When I was a little girl, my father moved to Germany. Before the Internet and cheap long distance calling, letter writing was our chief way of keeping in touch. How I loved and dreaded seeing those familiar, thin, blue, air-mail envelopes with his spidery handwriting in our mailbox. Dreaded because he wrote increasingly morose or chiding messages as his own unhappiness and alcoholism consumed him. Loved because he was my father and I wanted to love him.
My father died in Germany more than 11 years ago. We never had a service for him and I don’t even know where his grave is.
For months after his death, I would go to my mailbox still hoping for a card or letter from him. As seasons and milestones passed with no message, the finality of his death sank in.

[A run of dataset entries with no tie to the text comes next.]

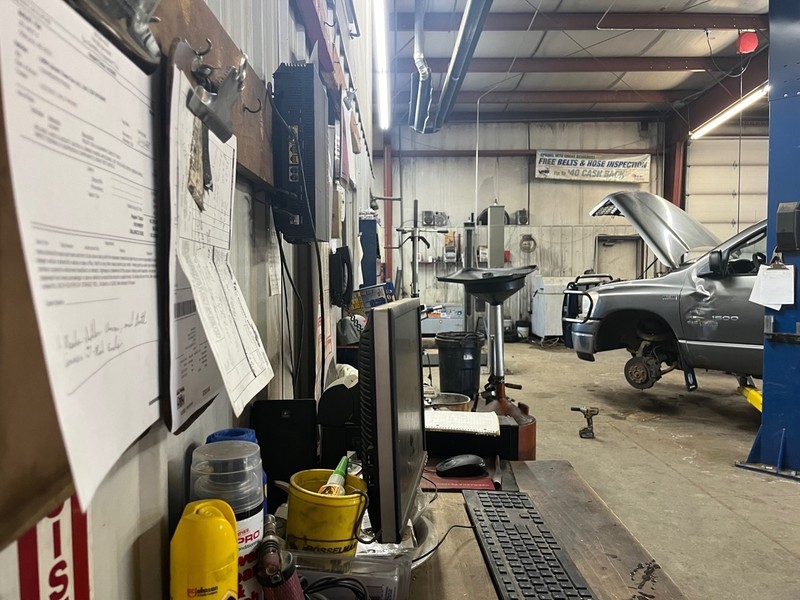 Where is `keyboard`? Image resolution: width=800 pixels, height=600 pixels. keyboard is located at coordinates (530, 580). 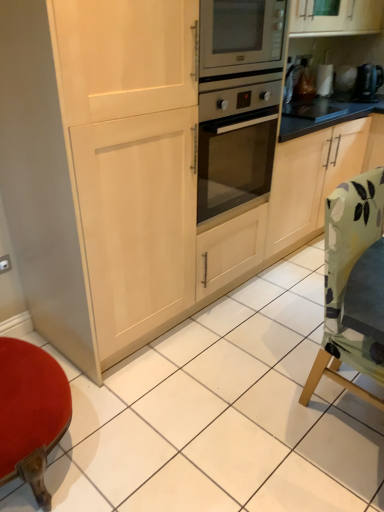 Question: Is metallic black kettle at upper right to the left or to the right of green fabric chair at lower right in the image?

Choices:
 (A) left
 (B) right

Answer: (B)

Question: In terms of size, does metallic black kettle at upper right appear bigger or smaller than green fabric chair at lower right?

Choices:
 (A) big
 (B) small

Answer: (B)

Question: Choose the correct answer: Is metallic black kettle at upper right inside green fabric chair at lower right or outside it?

Choices:
 (A) inside
 (B) outside

Answer: (B)

Question: Is green fabric chair at lower right in front of or behind metallic black kettle at upper right in the image?

Choices:
 (A) behind
 (B) front

Answer: (B)

Question: From a real-world perspective, is green fabric chair at lower right above or below metallic black kettle at upper right?

Choices:
 (A) below
 (B) above

Answer: (A)

Question: Is green fabric chair at lower right bigger or smaller than metallic black kettle at upper right?

Choices:
 (A) big
 (B) small

Answer: (A)

Question: Considering the positions of point (367, 346) and point (359, 81), is point (367, 346) closer or farther from the camera than point (359, 81)?

Choices:
 (A) farther
 (B) closer

Answer: (B) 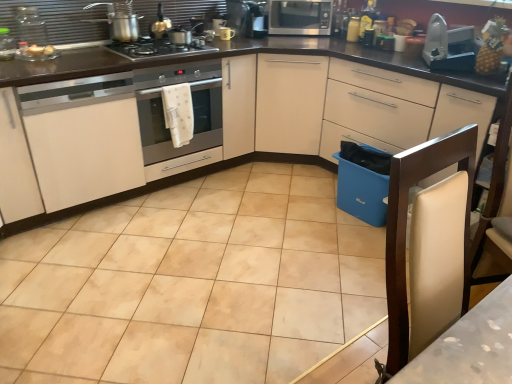 The image size is (512, 384). Find the location of `vacant space underneath metallic silver kettle at upper center, arranged as the fifth appliance when viewed from the right (from a real-world perspective)`. vacant space underneath metallic silver kettle at upper center, arranged as the fifth appliance when viewed from the right (from a real-world perspective) is located at coordinates (160, 38). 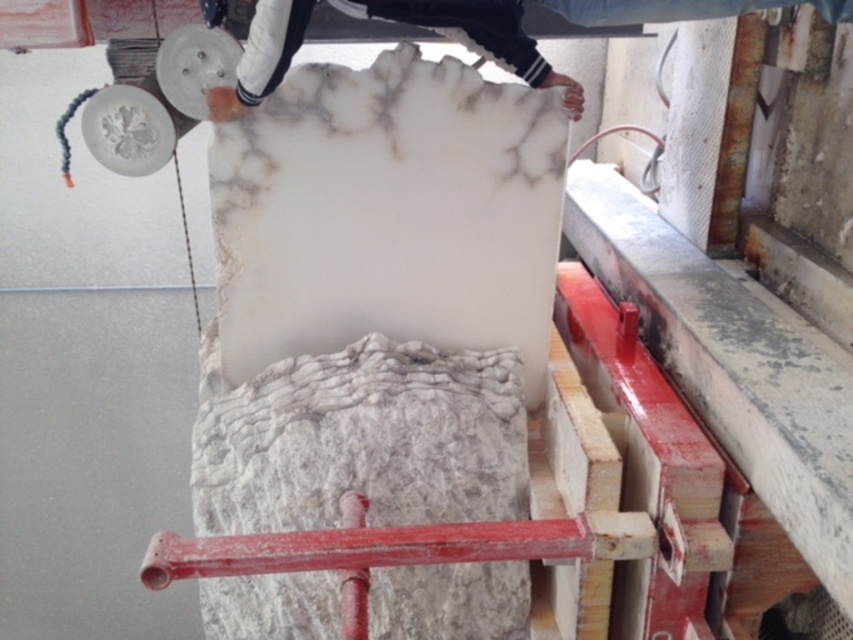 You are an architect designing a new sculpture and need to place a marker at the exact center of the white marble at center. According to the coordinates provided, where should you place the marker?

The marker should be placed at the coordinates point (363, 440) as that is the position of the white marble at center.

You are an artisan working with marble slabs. You have two pieces of marble in front of you, the white marble at center and the white marble slab at upper center. Which one is wider?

Last night I dreamed that I received a stack of letters from my father. The letters had somehow gone astray and were finally reaching me these many years after his death. My dream self shuffled the letters, hesitant to read what was in them. Then I said aloud:
Sometimes it’s best if you don’t know it’s the last time. It’s best if you don’t know it’s the last time you’ll see someone. Or the last time you’ll go to a favourite place. Or the last time you’ll do something you love. If you knew it was the last time, it would break your heart and you couldn’t enjoy that last time. If I read these letters, I know it will be the last time I ever read a letter from him.
I cannot remember the last letter I received from my father. I am glad I didn’t know then that it would be the last. It would have broken my heart.